Check identity in Gap How can I compute the identity of commutators? For instance, Let $H$ be a group. Then I want to know about $[h_1,h_2] [[h_1,h_2],k_1] [k_1,h_1h_2]$.
 A: One could use Comm to compute commutator of two group elements. Let's create an example:
gap> G:=DihedralGroup(512);
<pc group of size 512 with 9 generators>
gap> h1:=Random(G);
f4*f5
gap> h2:=Random(G);
f1*f3*f4*f5*f6*f8
gap> k1:=Random(G);
f3*f4*f7

Then the expression in the question will look like this:
gap> t:=Comm(h1,h2);
f5*f7*f8*f9
gap> t*Comm(t,k1)*Comm(k1,h1*h2);
f4*f5*f6*f9

Remark: Comm(a,b) calculates $a^{-1}b^{-1}ab$ and not $aba^{-1}b^{-1}$. 
Anyhow, instead of just trying to write the expression verbatim in GAP, it would be useful to see first if it could be simplified as shown in the answer by @Timbuc.
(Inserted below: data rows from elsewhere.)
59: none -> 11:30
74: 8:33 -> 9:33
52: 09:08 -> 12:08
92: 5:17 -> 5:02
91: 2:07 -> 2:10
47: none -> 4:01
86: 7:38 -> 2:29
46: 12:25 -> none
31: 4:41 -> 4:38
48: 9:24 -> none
Furthermore, I am not sure how the term "identity" is used in the question. If one wants to check whether the expression is equal to identity element of the group, (for some groups) it could be seen as below, or checked with IsOne:
gap> a:=Random(G);
f2*f3*f4*f5*f6*f7*f8*f9
gap> b:=Random(Centre(G));
f9
gap> Comm(a,b);
<identity> of ...
gap> IsOne(last);
true

For finitely presented groups, that may be expensive. (cf. also SetReducedMultiplication which triggers display options for f.p.-group elements).
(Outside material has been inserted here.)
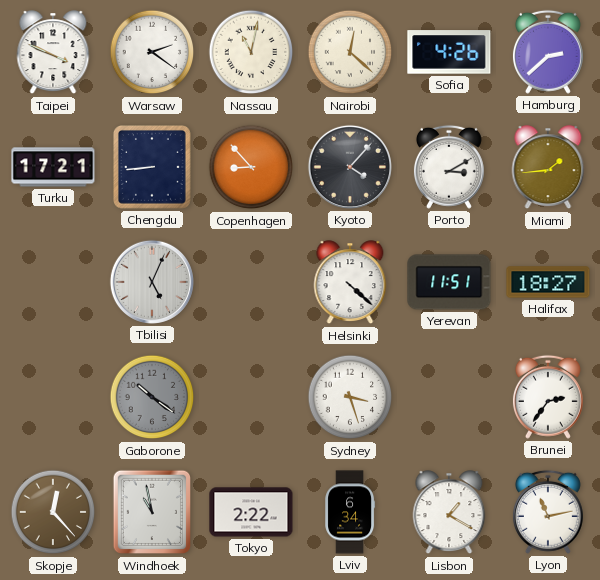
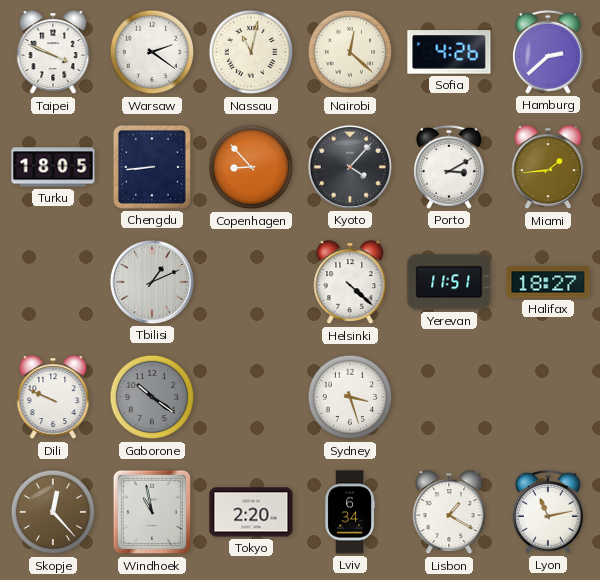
Turku: 17:21 -> 18:05
Tbilisi: 5:04 -> 1:11
Dili: none -> 9:49
Brunei: 2:36 -> none
Tokyo: 2:22 -> 2:20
If instead one wants to check that the identity $[h_1,h_2] [[h_1,h_2],k_1] [k_1,h_1h_2]=1$ holds for any $h_1,h_2,k_1$, that's a different story. GAP can't check this symbolically, so one would have to check this for all possible triples of elements, and try to find various clever tricks to reduce the search domain.
A: In the general case commutators cannot be made much simpler, though there are some identities that can help. Here, for example:
$$[[h_1,h_2],k_1]=[h_1,h_2]^{-1}k_1^{-1}[h_1,h_2]k_1=h_2^{-1}h_1^{-1}h_2h_1k_1^{-1}h_1^{-1}h_2^{-1}h_1h_2k_1$$
so for example
$$[h_1,h_2][[h_1,h_2],k_1]=h_1^{-1}h_2^{-1}h_1h_2\left(h_2^{-1}h_1^{-1}h_2h_1k_1^{-1}h_1^{-1}h_2^{-1}h_1h_2k_1\right)=$$
$$k_1^{-1}h_1^{-1}h_2^{-1}h_1h_2k_1=[h_1,h_2]^{k_1}$$
and since
$$[k_1,h_1h_2]=[k_1,h_2][k_1,h_1]^{h_2}...\text{well, you see the picture, I hope}$$